[Recorded data]
* * * * * * *

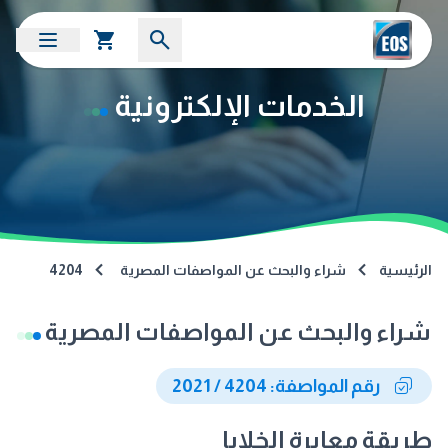
الخدمات الإلكترونية
الرئيسية
شراء والبحث عن المواصفات المصرية
4204
شراء والبحث عن المواصفات المصرية
رقم المواصفة: 4204 / 2021
طريقة معايرة الخلايا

* * * * * * *

- Work task
All of the entries need to be copied exactly, minus any pictures.

- Solution to this problem
الخدمات الإلكترونية
الرئيسية
شراء والبحث عن المواصفات المصرية
4204
شراء والبحث عن المواصفات المصرية
رقم المواصفة: 4204 / 2021
طريقة معايرة الخلايا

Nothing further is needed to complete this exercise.